16. The non-transitory computer-readable medium of claim 13, wherein the capabilities information identifies a set of one or more roles configured for the user using the first access management system, wherein each role in the set of roles is associated with at least one capability from the set of capabilities.

17. The non-transitory computer-readable medium of claim 13, further comprising additional instructions that, when executed by one or more processors, cause the one or more processors to perform operations including:

receiving, by the first system, a plurality of logs generated at a monitored system, each log in the plurality of logs comprising a record of one or more events or operations that occur at the monitors system;

analyzing, by the first system, the plurality of logs to generate analysis results;

outputting, by the first system, the analysis results;

receiving, by the second system, observability data associated with the monitored system, the observability data comprising data gathered from monitoring of applications infrastructure, and users associated with the monitored system;

analyzing, by the second system, the observability data to generate a set of metrics and dashboards; and

outputting, by the second system, the set of metrics and dashboards.

18. A system comprising:

one or more processors; and

one or more computer-readable storage media storing instructions which, when executed by the one or more processors, cause the one or more processors to perform operations including:

storing, at a first system, capabilities information identifying a set of one or more capabilities configured for a user using a first access management system of the first system;

receiving, at a second system, a request from the user to perform an action on a resource associated with the second system;

after receiving the request by the second system, identifying, by the second system, the set of one or more capabilities configured for the user using the capabilities information stored by the first system;

determining, by a second access management system of the second system, whether the user is authorized to perform the action on the resource based upon the identified set of capabilities configured for the user;

upon determining by the second access management system that the user is authorized to perform the action on the resource, allowing the user to perform the action on the resource; and

upon determining by the second access management system that the user is not authorized to perform the action on the resource, not allowing the user to perform the action on the resource.

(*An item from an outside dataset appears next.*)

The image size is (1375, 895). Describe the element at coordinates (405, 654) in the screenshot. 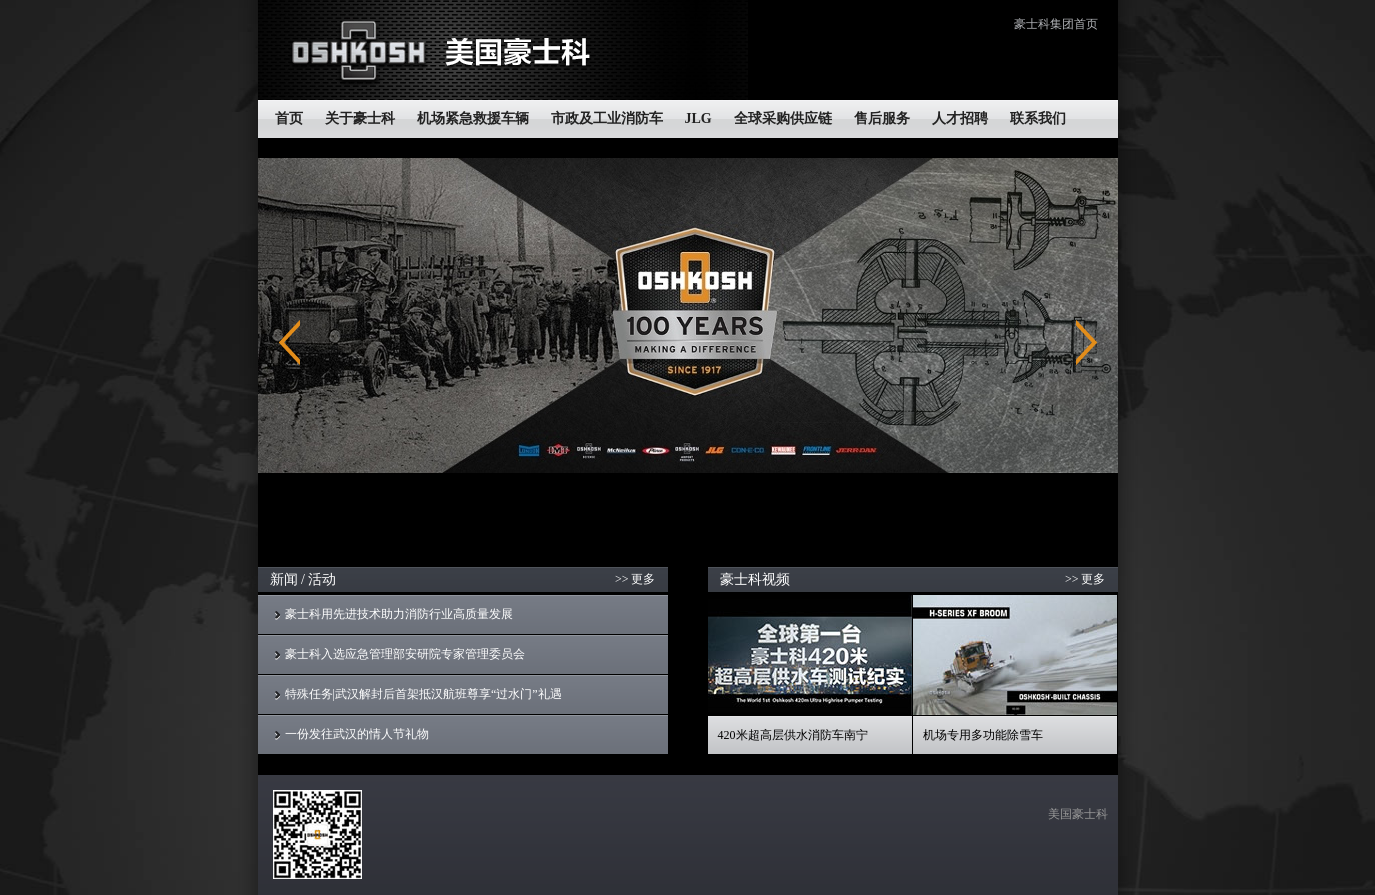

19. The system of claim 18, further comprising additional instructions which, when executed by the one or more processors, cause the one or more processors to perform operations including:

caching the capabilities information in a memory of the second system; and

wherein identifying, by the second system, the set of one or more capabilities configured for the user comprises using, by the second system, the capabilities information cached in the memory of the second system to identify the set of one or more capabilities configured for the user.

20. The system of claim 18, further comprising additional instructions which, when executed by the one or more processors, cause the one or more processors to perform operations including:

receiving, by the first system, a plurality of logs generated at a monitored system, each log in the plurality of logs comprising a record of one or more events or operations that occur at the monitors system;

analyzing, by the first system, the plurality of logs to generate analysis results;

outputting, by the first system, the analysis results;

receiving, by the second system, observability data associated with the monitored system, the observability data comprising data gathered from monitoring of applications infrastructure, and users associated with the monitored system;

analyzing, by the second system, the observability data to generate a set of metrics and dashboards; and

outputting, by the second system, the set of metrics and dashboards.